### Directions for this task
Before returning the data, strip out the pictures and keep everything else exactly the same.

### Excerpted records
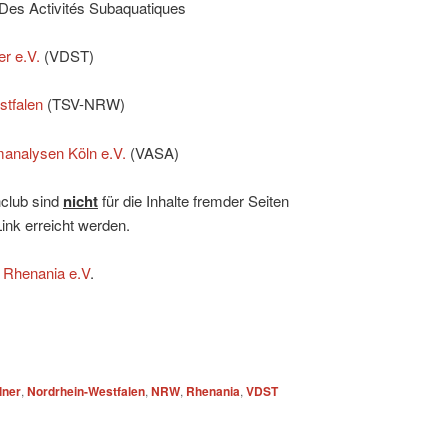
Des Activités Subaquatiques
r e.V.
(VDST)
tfalen
(TSV-NRW)
manalysen Köln e.V.
(VASA)
club sind
nicht
für die Inhalte fremder Seiten
Link erreicht werden.
 Rhenania e.V
.
lner
,
Nordrhein-Westfalen
,
NRW
,
Rhenania
,
VDST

### Reply
Des Activités Subaquatiques
r e.V.
(VDST)
tfalen
(TSV-NRW)
manalysen Köln e.V.
(VASA)
club sind
nicht
für die Inhalte fremder Seiten
Link erreicht werden.
 Rhenania e.V
.
lner
,
Nordrhein-Westfalen
,
NRW
,
Rhenania
,
VDST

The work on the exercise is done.